Acontece que um candidato de 18 anos foi eliminado da segunda fase da Fuvest após receber nota zero na redação do processo seletivo de 2026. O caso ganhou repercussão após o jovem decidir acionar a Justiça para obter uma justificativa formal da sua nota. Essas informações são do portal g1.
O estudante se chama Luis Henrique Etechebere Bessa, ele tem 18 anos e disputava uma vaga no curso de Direito da Universidade de São Paulo. Segundo ele, sua decisão de processar a banca organizadora não tem como objetivo reverter a nota, mas sim entender quais foram os critérios que levaram à sua eliminação.

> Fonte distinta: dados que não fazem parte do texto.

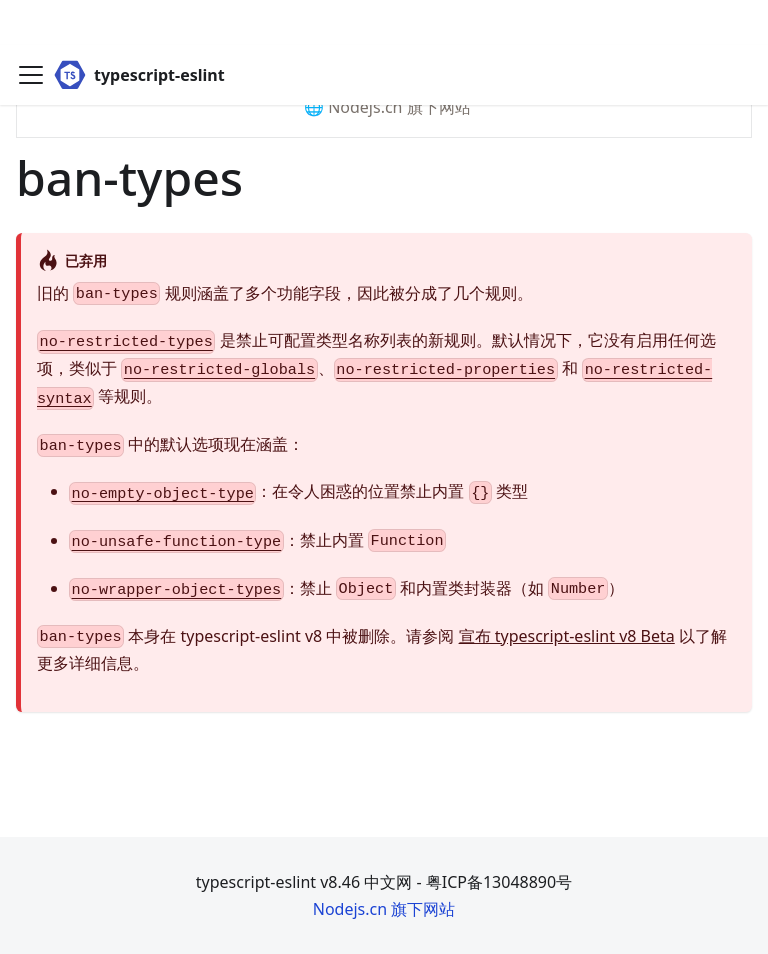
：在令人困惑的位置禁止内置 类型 (298, 492)
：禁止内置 (257, 541)
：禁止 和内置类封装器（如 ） (346, 589)
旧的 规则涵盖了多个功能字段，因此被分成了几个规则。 (285, 294)
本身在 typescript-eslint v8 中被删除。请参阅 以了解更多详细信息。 (382, 649)
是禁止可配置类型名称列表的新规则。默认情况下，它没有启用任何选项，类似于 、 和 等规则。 (376, 368)
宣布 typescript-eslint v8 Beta (567, 636)
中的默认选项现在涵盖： (170, 445)
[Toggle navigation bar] (31, 30)
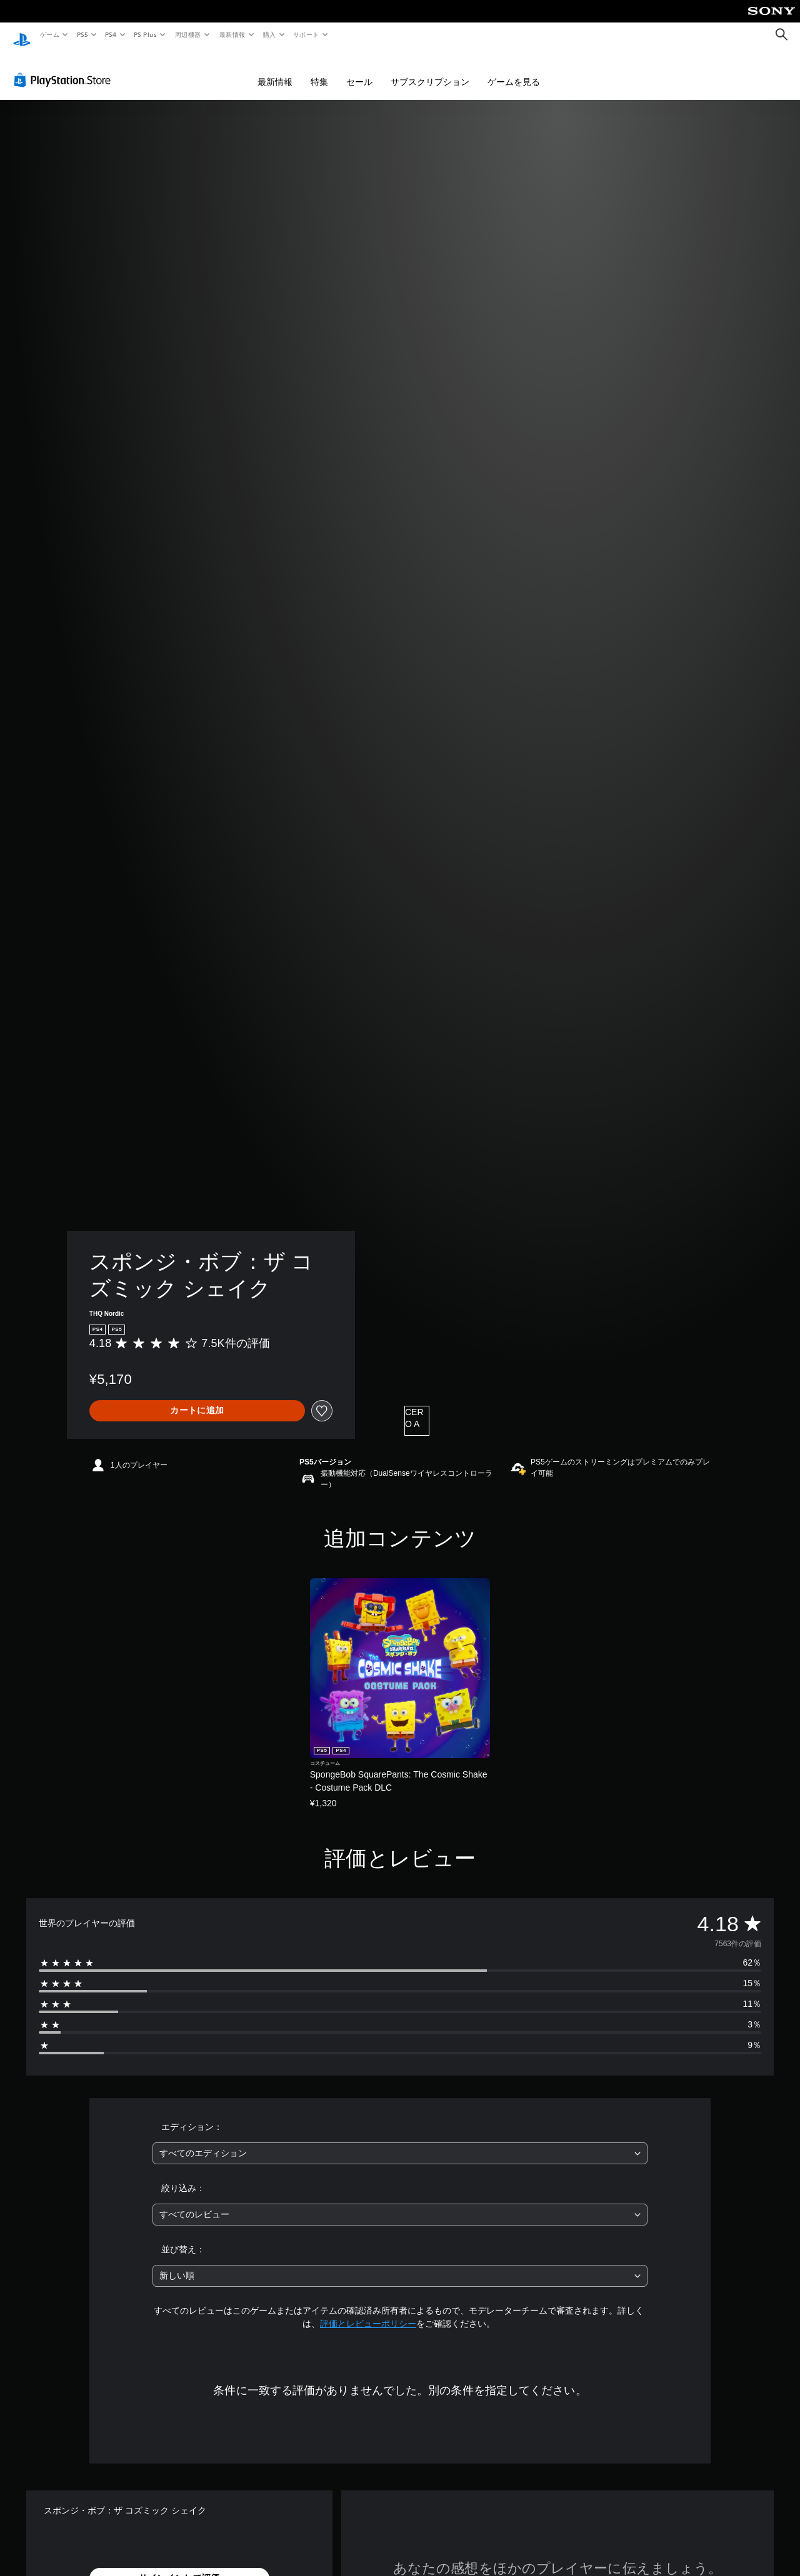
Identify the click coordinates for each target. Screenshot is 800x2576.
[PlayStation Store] (65, 68)
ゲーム (49, 34)
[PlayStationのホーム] (21, 34)
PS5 (82, 34)
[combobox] (400, 2141)
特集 (319, 70)
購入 (269, 34)
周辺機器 (188, 34)
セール (359, 70)
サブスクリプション (430, 70)
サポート (306, 34)
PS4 (111, 34)
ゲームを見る (514, 70)
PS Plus (146, 34)
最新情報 (232, 34)
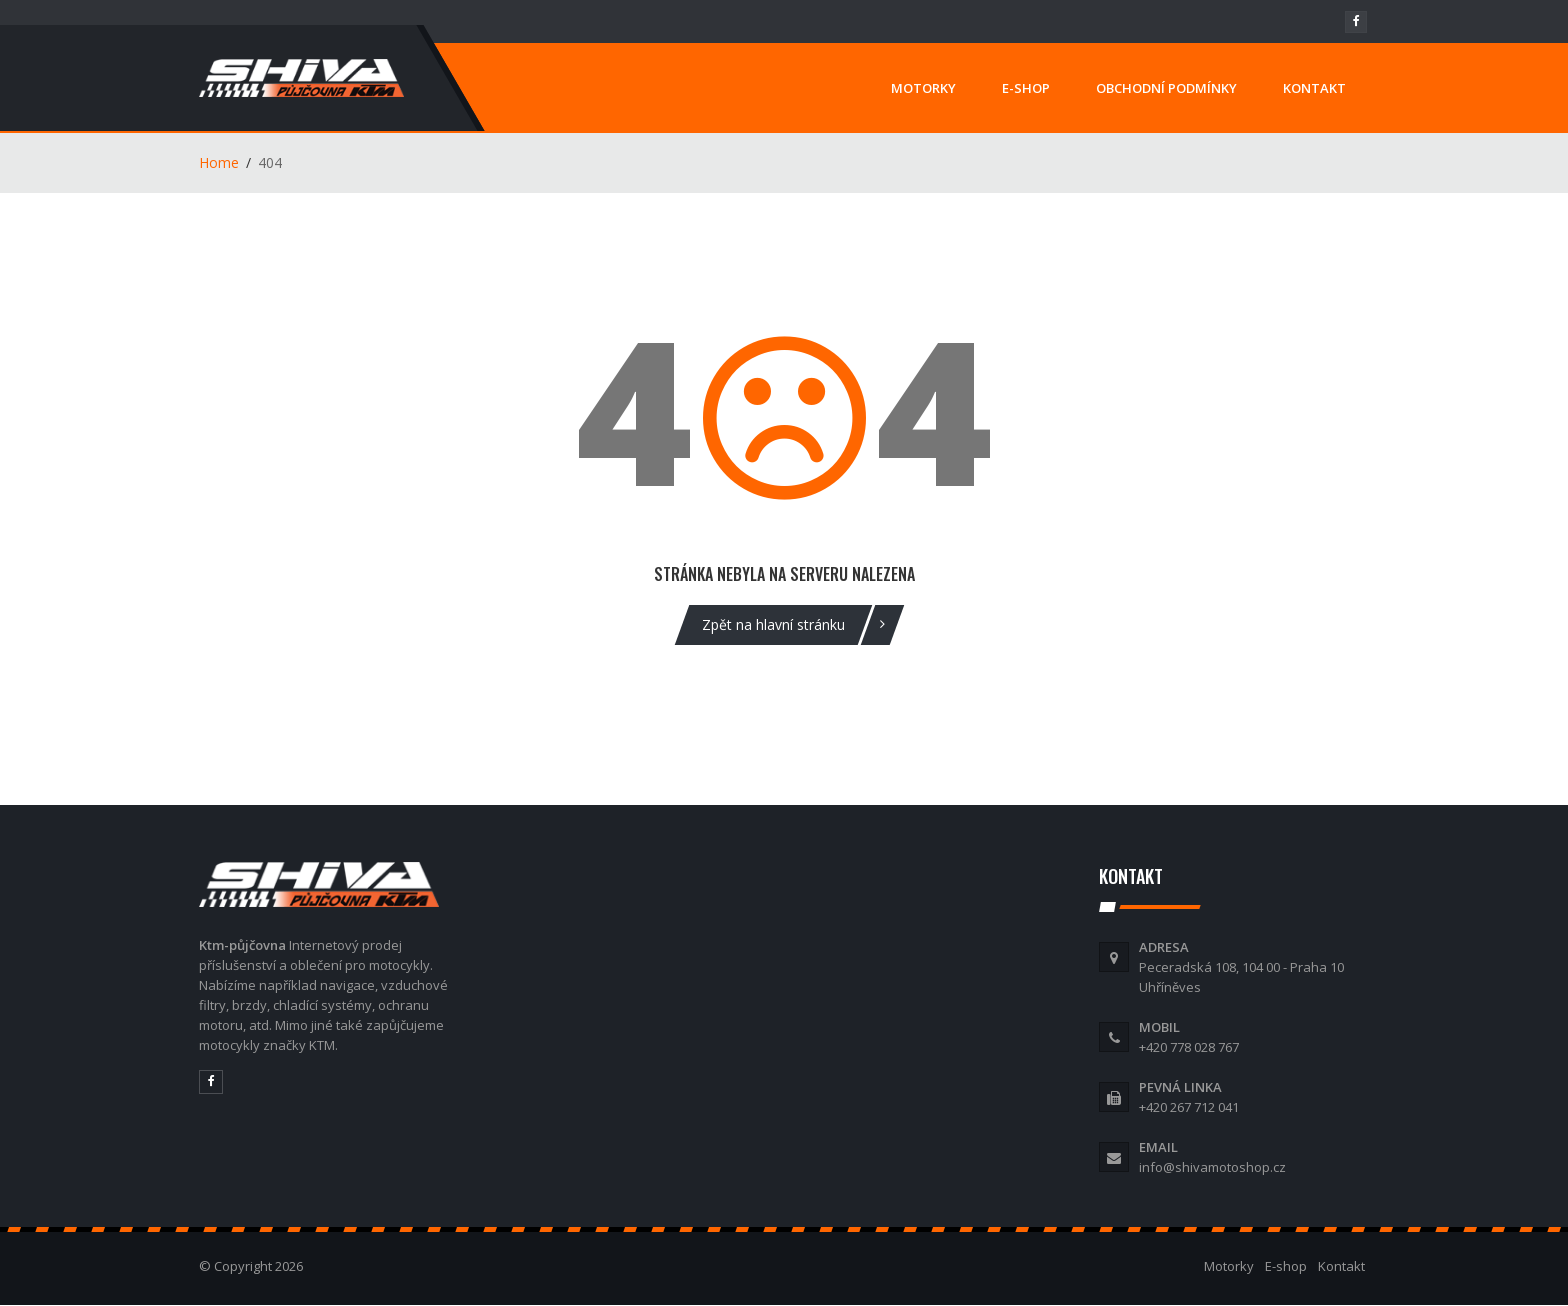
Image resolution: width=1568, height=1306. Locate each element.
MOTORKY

“Recebi um e-mail genérico quando perguntei qual o motivo da eliminação. Juntamente à minha mãe, que é advogada, entrei com pedido de mandado de segurança”, afirmou. “Ainda estou aguardando uma resposta do reitor da USP. Só queria entender minha nota.”
A redação do rapaz chamou atenção pelo uso intenso de vocabulário sofisticado e construções complexas. O texto começa com a seguinte frase: “Perpassa em altivez, pela procela, a grandiloquência condoreira, em cuja máxima aforismática revela a tétrica languidez do sofrer recôndito.”
Segundo a Fuvest, o candidato foi eliminado por não atender ao tema proposto — “O perdão é um ato que pode ser condicionado ou limitado”. Em um comunicado oficial , a instituição enfatizou que “não há indícios suficientes que demonstrem essa compreensão [do tema] e desenvolvimento (…), o que prejudica sensivelmente a pertinência das informações e da efetiva progressão textual”.A banca também destacou que a redação passou por múltiplas correções independentes. De acordo com a organização, o texto “passou por mais de três avaliações cegas”, e não há possibilidade de revisão da nota, já que o modelo envolve até quatro avaliadores.
Após a repercussão, o estudante chegou a relatar sobre o ocorrido o caso nas redes sociais, mas apagou as publicações após receber críticas e ironias sobre o estilo adotado. Alguns dos trechos mais comentados estão passagens como: “Nessa vereda, sobrepuja-se a subjetividade ao “modus vivendi” da superestrutura cívico-identitária.”
Especialistas em redação ouvidos pela reportagem concordaram com a avaliação da banca. Para professores de cursinhos pré-vestibulares, o principal problema não foi apenas o vocabulário rebuscado, mas a falta de clareza e de conexão com o tema central.